Where once hardware was the main force behind IT development as Moore’s Law dictated the pace of progress, today it is the capabilities provided by software that powers the web and the mobile world, as well as global competitiveness and productivity.
Vendors have survived profitably on the traditional model of selling licences
- not always to the satisfaction of customers but the process has worked.
The first challenge came from open source “free” software available to anyone,
although the technical complexity and need for service and support have been
hurdles to overcome.
Nonetheless, now that such a normally conservative sector as schools is turning to open source, its legitimacy in the corporate world cannot be questioned.
However, the buzzword of the moment is cloud computing, a new term that encompasses technologies such as software-as-a-service, grids and virtualisation to offer an alternative route to access applications hosted somewhere out there on the internet.

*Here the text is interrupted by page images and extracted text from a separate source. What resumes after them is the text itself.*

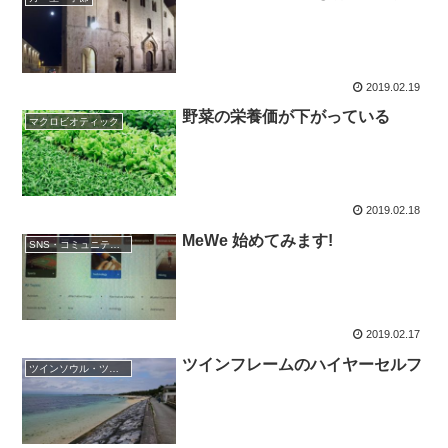
2019.02.19
野菜の栄養価が下がっている
マクロビオティック
2019.02.18
MeWe 始めてみます!
SNS・コミュニテイ・情報
2019.02.17
ツインフレームのハイヤーセルフ
ツインソウル・ツインフレーム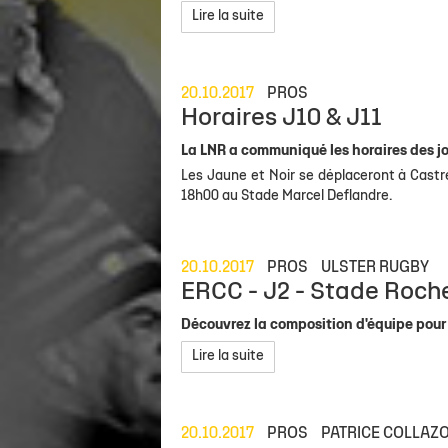
Lire la suite
20.10.2017
PROS
Horaires J10 & J11
La LNR a communiqué les horaires des jou
Les Jaune et Noir se déplaceront à Castr
18h00 au Stade Marcel Deflandre.
20.10.2017
PROS
ULSTER RUGBY
ERCC - J2 - Stade Rochel
Découvrez la composition d'équipe pour
Lire la suite
20.10.2017
PROS
PATRICE COLLAZ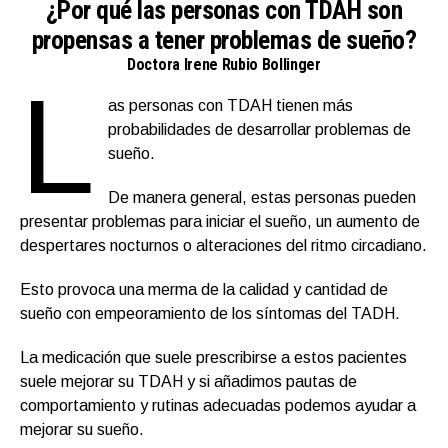
¿Por qué las personas con TDAH son
propensas a tener problemas de sueño?
Doctora Irene Rubio Bollinger
L
as personas con TDAH tienen más
probabilidades de desarrollar problemas de
sueño.
De manera general, estas personas pueden
presentar problemas para iniciar el sueño, un aumento de
despertares nocturnos o alteraciones del ritmo circadiano.
Esto provoca una merma de la calidad y cantidad de
sueño con empeoramiento de los síntomas del TADH.
La medicación que suele prescribirse a estos pacientes
suele mejorar su TDAH y si añadimos pautas de
comportamiento y rutinas adecuadas podemos ayudar a
mejorar su sueño.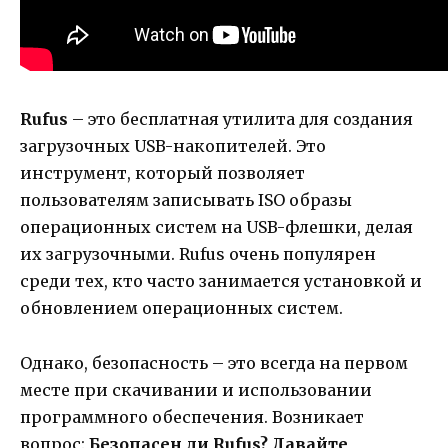
Rufus
– это бесплатная утилита для создания
загрузочных USB-накопителей. Это
инструмент, который позволяет
пользователям записывать ISO образы
операционных систем на USB-флешки, делая
их загрузочными. Rufus очень популярен
среди тех, кто часто занимается установкой и
обновлением операционных систем.
Однако, безопасность – это всегда на первом
месте при скачивании и использовании
программного обеспечения. Возникает
вопрос:
Безопасен ли Rufus? Давайте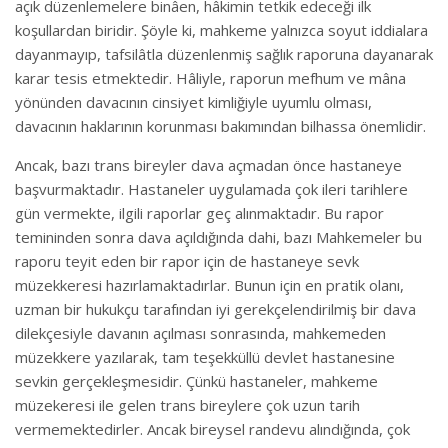
açık düzenlemelere binâen, hâkimin tetkik edeceği ilk
koşullardan biridir. Şöyle ki, mahkeme yalnızca soyut iddialara
dayanmayıp, tafsilâtla düzenlenmiş sağlık raporuna dayanarak
karar tesis etmektedir. Hâliyle, raporun mefhum ve mâna
yönünden davacının cinsiyet kimliğiyle uyumlu olması,
davacının haklarının korunması bakımından bilhassa önemlidir.
Ancak, bazı trans bireyler dava açmadan önce hastaneye
başvurmaktadır. Hastaneler uygulamada çok ileri tarihlere
gün vermekte, ilgili raporlar geç alınmaktadır. Bu rapor
temininden sonra dava açıldığında dahi, bazı Mahkemeler bu
raporu teyit eden bir rapor için de hastaneye sevk
müzekkeresi hazırlamaktadırlar. Bunun için en pratik olanı,
uzman bir hukukçu tarafından iyi gerekçelendirilmiş bir dava
dilekçesiyle davanın açılması sonrasında, mahkemeden
müzekkere yazılarak, tam teşekküllü devlet hastanesine
sevkin gerçekleşmesidir. Çünkü hastaneler, mahkeme
müzekeresi ile gelen trans bireylere çok uzun tarih
vermemektedirler. Ancak bireysel randevu alındığında, çok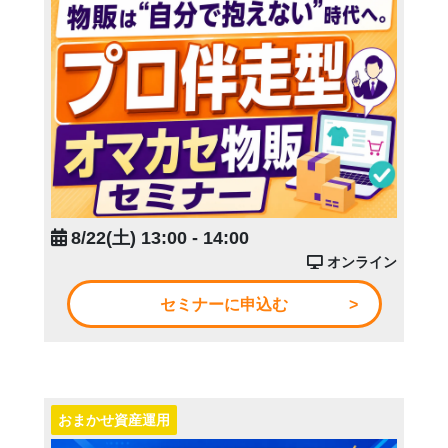
8/22(土) 13:00 - 14:00
オンライン
セミナーに申込む
おまかせ資産運用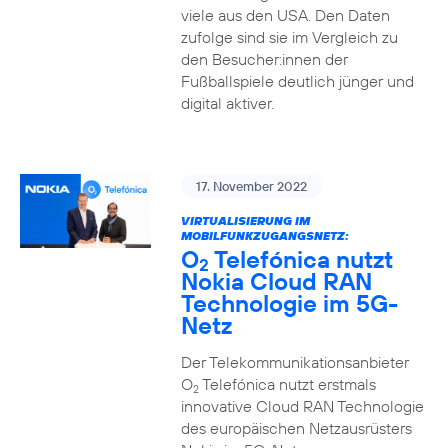
viele aus den USA. Den Daten
zufolge sind sie im Vergleich zu
den Besucher:innen der
Fußballspiele deutlich jünger und
digital aktiver.
17. November 2022
VIRTUALISIERUNG IM
MOBILFUNKZUGANGSNETZ:
O
Telefónica nutzt
2
Nokia Cloud RAN
Technologie im 5G-
Netz
Der Telekommunikationsanbieter
O
Telefónica nutzt erstmals
2
innovative Cloud RAN Technologie
des europäischen Netzausrüsters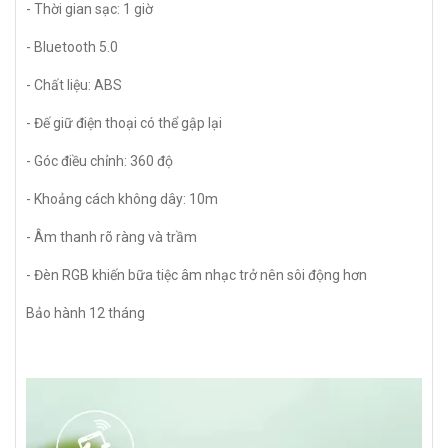
- Thời gian sạc: 1 giờ
- Bluetooth 5.0
- Chất liệu: ABS
- Đế giữ điện thoại có thể gập lại
- Góc điều chỉnh: 360 độ
- Khoảng cách không dây: 10m
- Âm thanh rõ ràng và trầm
- Đèn RGB khiến bữa tiệc âm nhạc trở nên sôi động hơn
Bảo hành 12 tháng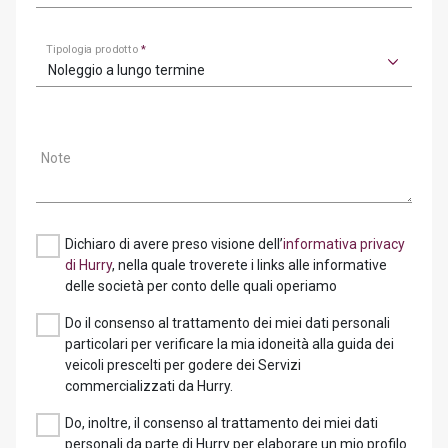
Tipologia prodotto
*
Noleggio a lungo termine
Note
Dichiaro di avere preso visione dell’
informativa privacy
di Hurry
, nella quale troverete i links alle informative
delle società per conto delle quali operiamo
Do il consenso al trattamento dei miei dati personali
particolari per verificare la mia idoneità alla guida dei
veicoli prescelti per godere dei Servizi
commercializzati da Hurry.
Do, inoltre, il consenso al trattamento dei miei dati
personali da parte di Hurry per elaborare un mio profilo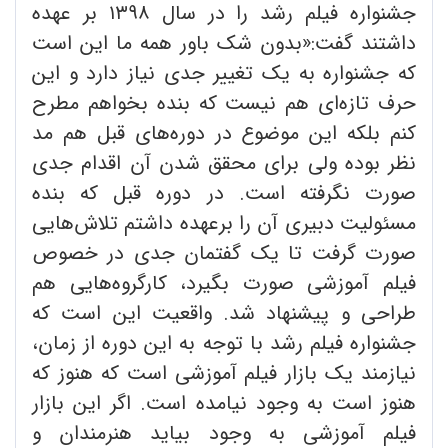
جشنواره فیلم رشد را در سال ۱۳۹۸ بر عهده
داشتند گفت:«بدون شک باور همه ما این است
که جشنواره به یک تغییر جدی نیاز دارد و این
حرف تازه‌ای هم نیست که بنده بخواهم مطرح
کنم بلکه این موضوع در دوره‌های قبل هم مد
نظر بوده ولی برای محقق شدن آن اقدام جدی
صورت نگرفته است. در دوره قبل که بنده
مسئولیت دبیری آن را برعهده داشتم تلاش‌هایی
صورت گرفت تا یک گفتمان جدی در خصوص
فیلم آموزشی صورت بگیرد، کارگروه‌هایی هم
طراحی و پیشنهاد شد. واقعیت این است که
جشنواره فیلم رشد با توجه به این دوره از زمان،
نیازمند یک بازار فیلم آموزشی است که هنوز که
هنوز است به وجود نیامده است. اگر این بازار
فیلم آموزشی به وجود بیاید هنرمندان و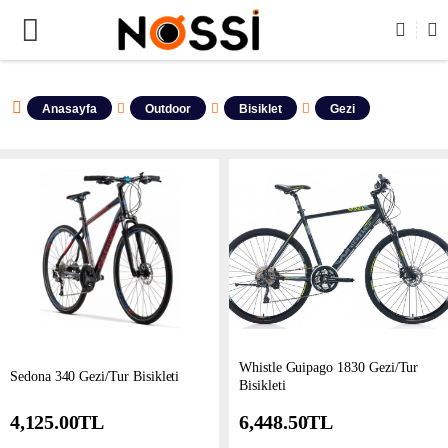
ÜNLERİN TAMAMI DEMODUR SATIŞA KAPALIDIR !
Anasayfa
Outdoor
Bisiklet
Gezi
Whistle Guipago 1830 Gezi/Tur
Sedona 340 Gezi/Tur Bisikleti
Bisikleti
4,125.00
TL
6,448.50
TL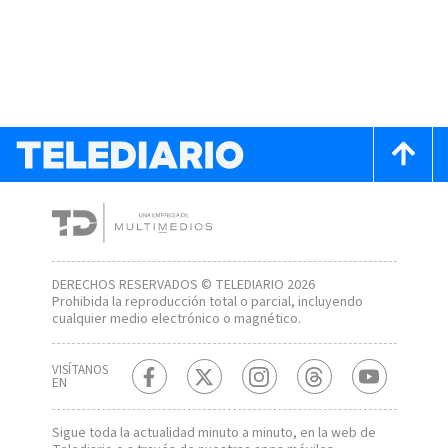
DERECHOS RESERVADOS © TELEDIARIO 2026
Prohibida la reproducción total o parcial, incluyendo
cualquier medio electrónico o magnético.
VISÍTANOS
EN
Sigue toda la actualidad minuto a minuto, en la web de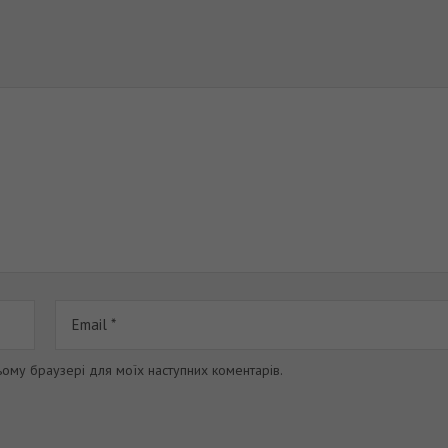
цьому браузері для моїх наступних коментарів.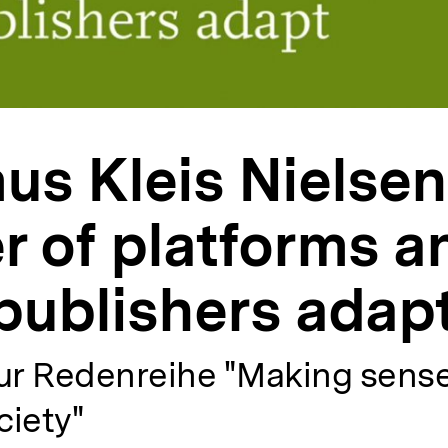
s Kleis Nielsen
 of platforms a
publishers adap
ur Redenreihe "Making sense
ciety"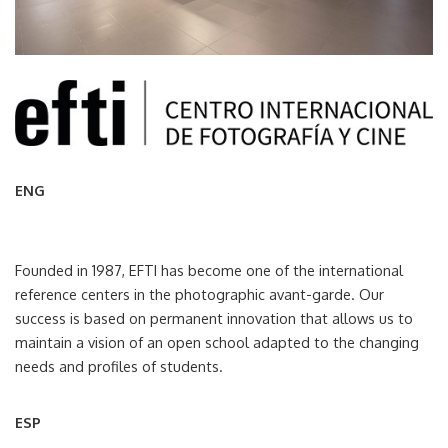
ENG
Founded in 1987, EFTI has become one of the international
reference centers in the photographic avant-garde. Our
success is based on permanent innovation that allows us to
maintain a vision of an open school adapted to the changing
needs and profiles of students.
ESP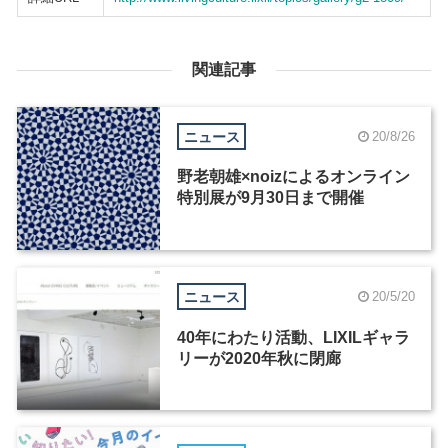
関連記事
ニュース
20/8/26
野老朝雄×noizによるオンライン
特別展が9月30日まで開催
ニュース
20/5/20
40年にわたり活動、LIXILギャラ
リーが2020年秋に閉廊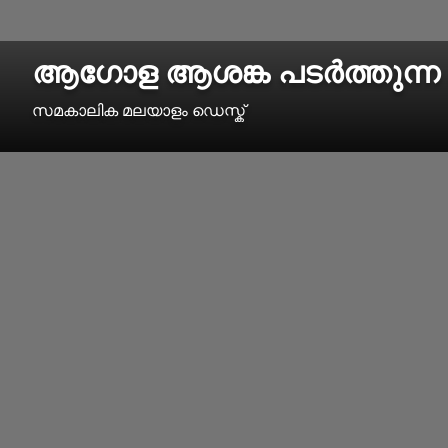
ആ​ഗോള ആശങ്ക പടർത്തുന്
സമകാലിക മലയാളം ഡെസ്ക്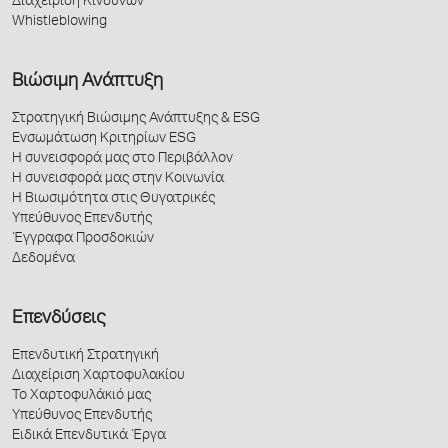
Διαχείριση Κινδύνων
Whistleblowing
Βιώσιμη Ανάπτυξη
Στρατηγική Βιώσιμης Ανάπτυξης & ESG
Ενσωμάτωση Κριτηρίων ESG
Η συνεισφορά μας στο Περιβάλλον
Η συνεισφορά μας στην Κοινωνία
Η Βιωσιμότητα στις Θυγατρικές
Υπεύθυνος Επενδυτής
Έγγραφα Προσδοκιών
Δεδομένα
Επενδύσεις
Επενδυτική Στρατηγική
Διαχείριση Χαρτοφυλακίου
Το Χαρτοφυλάκιό μας
Υπεύθυνος Επενδυτής
Ειδικά Επενδυτικά Έργα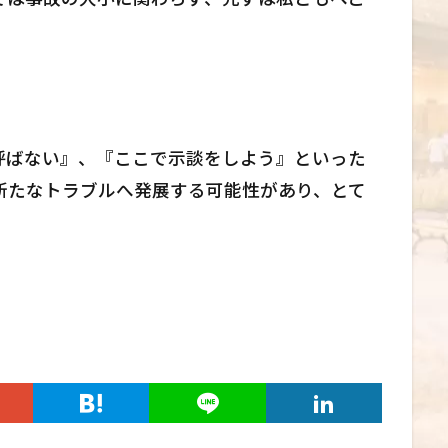
呼ばない』、『ここで示談をしよう』といった
新たなトラブルへ発展する可能性があり、とて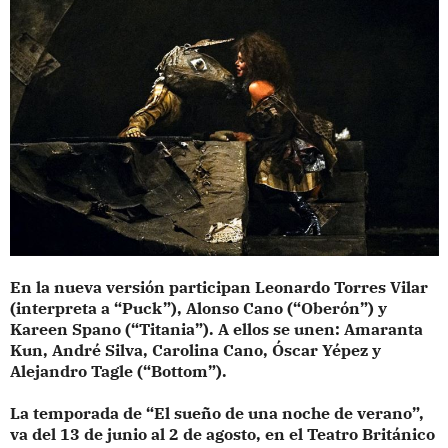
En la nueva versión participan Leonardo Torres Vilar
(interpreta a “Puck”), Alonso Cano (“Oberón”) y
Kareen Spano (“Titania”). A ellos se unen: Amaranta
Kun, André Silva, Carolina Cano, Óscar Yépez y
Alejandro Tagle (“Bottom”).
La temporada de “El sueño de una noche de verano”,
va del 13 de junio al 2 de agosto, en el Teatro Británico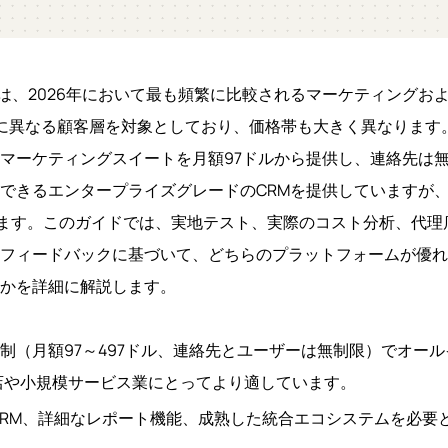
ubSpotは、2026年において最も頻繁に比較されるマーケティング
異なる顧客層を対象としており、価格帯も大きく異なります。GoH
マーケティングスイートを月額97ドルから提供し、連絡先は無制限
できるエンタープライズグレードのCRMを提供していますが
昇します。このガイドでは、実地テスト、実際のコスト分析、代理
フィードバックに基づいて、どちらのプラットフォームが優れ
かを詳細に解説します。
は、定額制（月額97～497ドル、連絡先とユーザーは無制限）でオ
店や小規模サービス業にとってより適しています。
度なCRM、詳細なレポート機能、成熟した統合エコシステムを必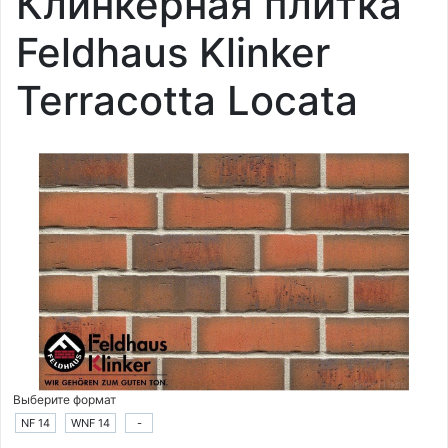
Клинкерная плитка
Feldhaus Klinker
Terracotta Locata
Выберите формат
NF 14
WNF 14
-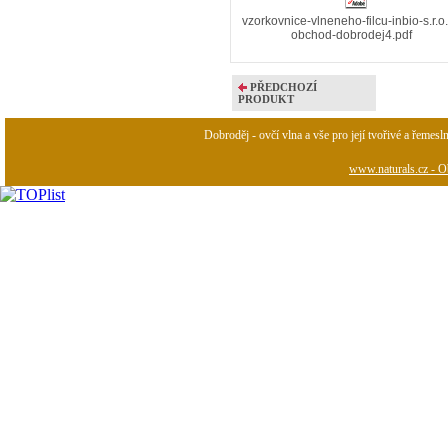
vzorkovnice-vlneneho-filcu-inbio-s.r.o.
obchod-dobrodej4.pdf
PŘEDCHOZÍ
PRODUKT
Dobroděj - ovčí vlna a vše pro její tvořivé a řemesl
www.naturals.cz - Ob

Such software is rarely purchased using conventional licensing. Some is free, some is paid for on a per-user, per month basis. Look at the biggest software supplier to see the way things are changing. Microsoft is struggling to adapt its Windows and Office-driven income to the demands of the internet a failed attempt (so far) to purchase Yahoo, billions of R&D dollars going into web-hosted applications, and speculation about a new internet-based operating system, codenamed Midori, that could one day replace Windows.
For IT managers, the future of software purchasing may be more unclear than ever, but your options are increasing, and the days of restrictive and often punitive licensing agreements may be coming to an end.